The saga of the White Hopes was played out against a background of vicious racial prejudice and unrest. Only twelve years before Jack Johnson took the title, the US Supreme Court’s decision in Plessy v. Ferguson had upheld the principle of racial segregation. Jack Johnson was feared by many whites as ‘a bad nigger’, the term traditionally applied to slaves who had had the courage to rebel against their masters. To have such a proud and independent man as heavyweight champion, a position Eldridge Cleaver, spokesman for the militant Black Panthers movement, has called ‘the ultimate focus of masculinity in America’, was regarded by many whites as an affront to white supremacy, to be rectified quickly.
The era of the White Hopes was a fascinating one and deserves to be remembered. It is hoped that this account will present a true picture of an unusual and long-departed age.
1
‘THERE WAS NO FIGHT!’
It was several minutes past midday on the afternoon of 26 December 1908. The first World Heavyweight Championship under the Marquess of Queensberry rules between a white and a black boxer was about to end. In the fourteenth round, Tommy Burns, the totally outclassed Canadian heavyweight champion of the world, had been smashed to the canvas for a count of eight. As the fighter staggered to his feet, bleeding from the nose and mouth, Superintendent Mitchell, in charge of the 250-strong police contingent at the ringside in the open-air stadium at Rushcutters Bay, just outside Sydney in Australia, climbed into the ring.

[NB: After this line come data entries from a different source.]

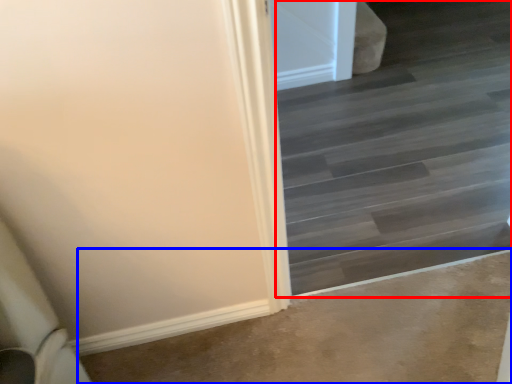 Question: Which of the following is the farthest to the observer, stairwell (highlighted by a red box) or concrete (highlighted by a blue box)?

Choices:
 (A) stairwell
 (B) concrete

Answer: (B) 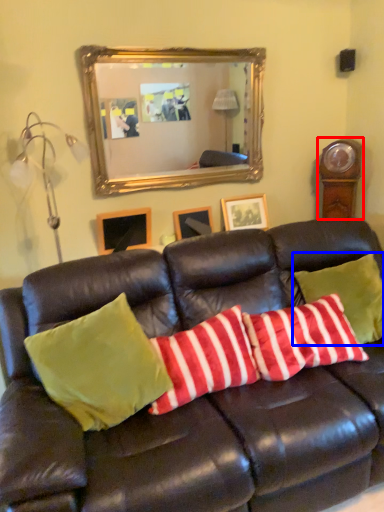 Question: Which object appears closest to the camera in this image, clock (highlighted by a red box) or pillow (highlighted by a blue box)?

Choices:
 (A) clock
 (B) pillow

Answer: (B) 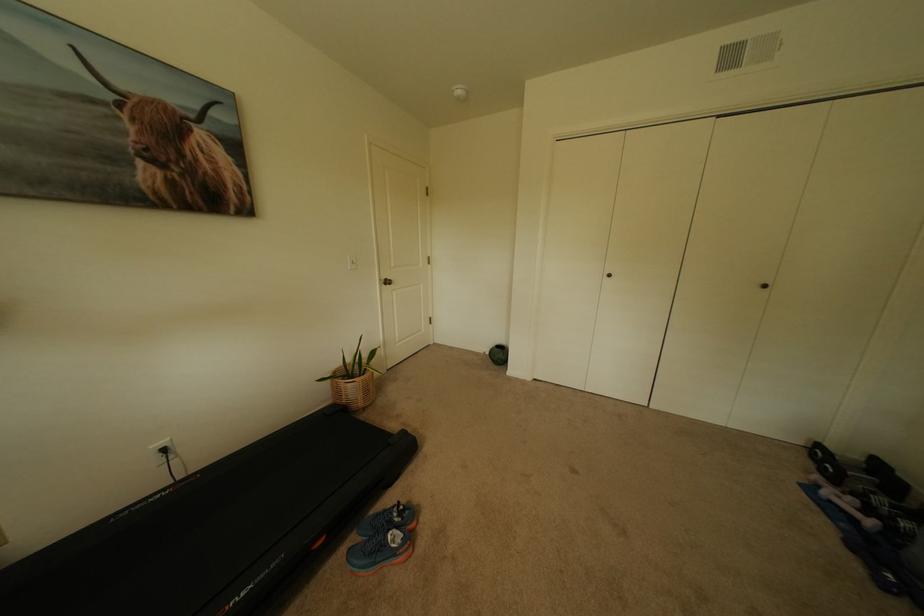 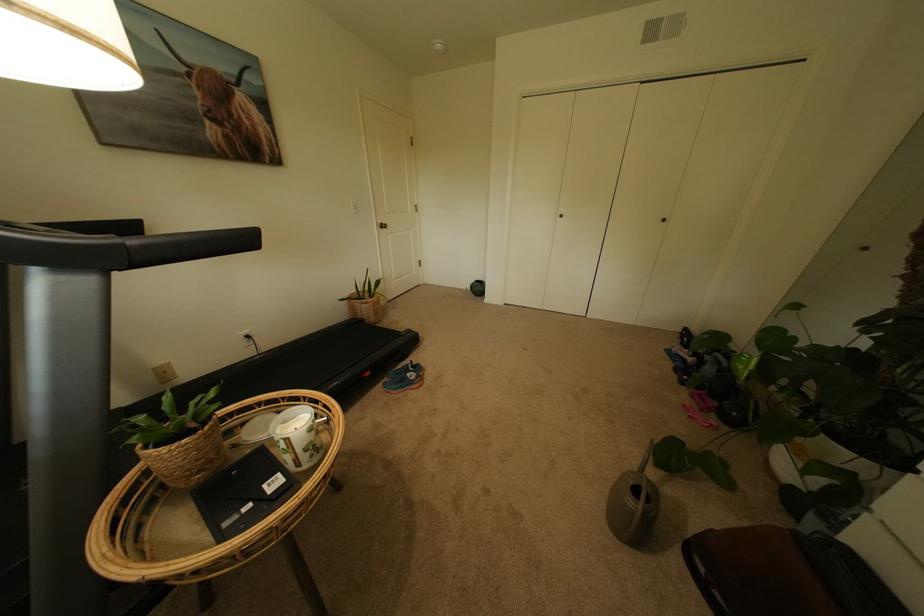 Where in the second image is the point corresponding to (134,134) from the first image?

(204, 100) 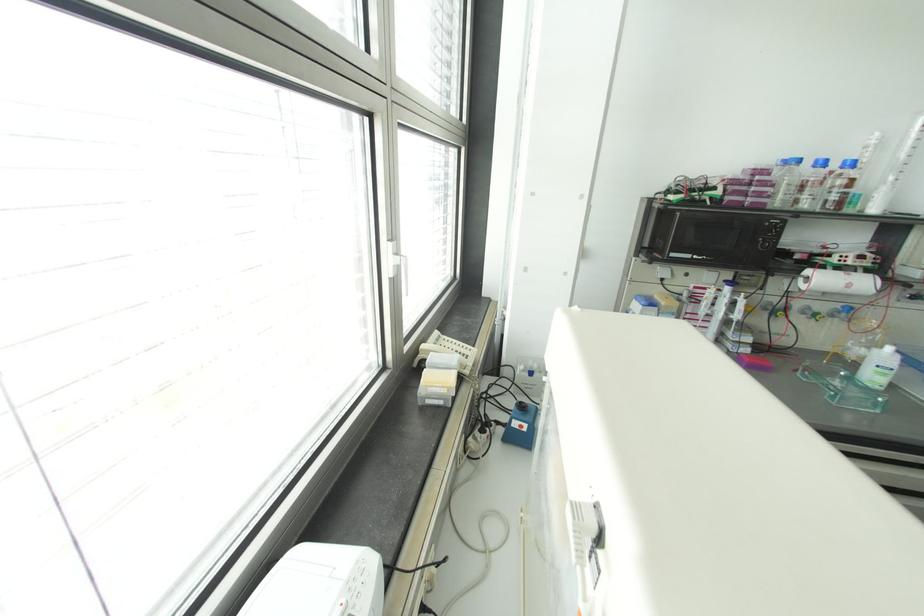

Unable to make himself heard above the noise of the crowd, the inspector indicated to the referee, Hugh D. McIntosh, who was also the promoter of the contest, that he should stop the fight. McIntosh nodded and moved forward to do so. Ignoring him, Jack Johnson, the black American challenger, advanced to finish off the reeling Burns.
Sam Fitzpatrick, Johnson’s manager, and his seconds, terrified that their man would be disqualified, screamed at Johnson to step back. Their cries rose to the cloudless skies; unable to borrow enough wood to complete the stadium, McIntosh had built it without a roof. The black heavyweight saw his handlers’ wild gesticulations and hesitated. McIntosh shouted, ‘Stop, Johnson!’, and placed his hand on the black man’s shoulder as an indication that he was the winner and new champion.
Realising what was happening, Tommy Burns turned on Superintendent Mitchell, who had instigated the stoppage, and swore luridly at him, demanding that he be allowed to fight on. Pat O’Keefe, a British middleweight boxer and Burns’s chief second, hurried across the ring and led the still shouting and struggling former champion back to his corner. Burns was $30,000 richer, the highest sum ever paid to a boxer up to that time, compared to Johnson’s $5,000, but his championship had passed out of his hands.
Towards the end of his life the Canadian would always deny vehemently that he had been outclassed by Johnson. He claimed that the police had intervened mainly because Rudy Unholtz, a Germanborn South African boxer on Johnson’s payroll, had crept under the elevated ring as early as the tenth round. From here, Burns declared indignantly, Unholtz had kept screaming, ‘Stop the fight!’, thus influencing the police at ringside. Few spectators backed Burns’s claim.
In the immediate aftermath of the Rushcutters Bay championship bout, Burns stayed on in Australia and lost much of his purse money at the races. He took his losses philosophically. A shrewd businessman but a pragmatist, he had been paid one dollar and twenty-five cents for his first fight, against Fred Thornton in Detroit in 1900, and he had once journeyed all the way to the Yukon to inspect a gold mine he had won in a poker game. Finding it to be worthless, he had earned his passage back by fighting the local champion, Klondike Mike Mahoney.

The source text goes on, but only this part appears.